What you are asked to do:
Return each record word for word, keeping none of its pictures.

(Records to use)

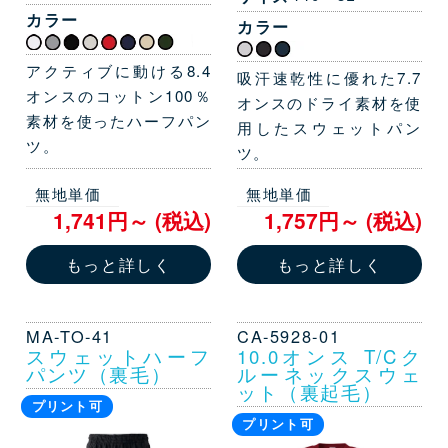
カラー
カラー
アクティブに動ける8.4
吸汗速乾性に優れた7.7
オンスのコットン100％
オンスのドライ素材を使
素材を使ったハーフパン
用したスウェットパン
ツ。
ツ。
無地単価
無地単価
1,741円～ (税込)
1,757円～ (税込)
もっと詳しく
もっと詳しく
MA-TO-41
CA-5928-01
スウェットハーフ
10.0オンス T/Cク
パンツ（裏毛）
ルーネックスウェ
ット（裏起毛）
プリント可
プリント可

(End Records to use)

Answer section:
カラー
カラー
アクティブに動ける8.4
吸汗速乾性に優れた7.7
オンスのコットン100％
オンスのドライ素材を使
素材を使ったハーフパン
用したスウェットパン
ツ。
ツ。
無地単価
無地単価
1,741円～ (税込)
1,757円～ (税込)
もっと詳しく
もっと詳しく
MA-TO-41
CA-5928-01
スウェットハーフ
10.0オンス T/Cク
パンツ（裏毛）
ルーネックスウェ
ット（裏起毛）
プリント可
プリント可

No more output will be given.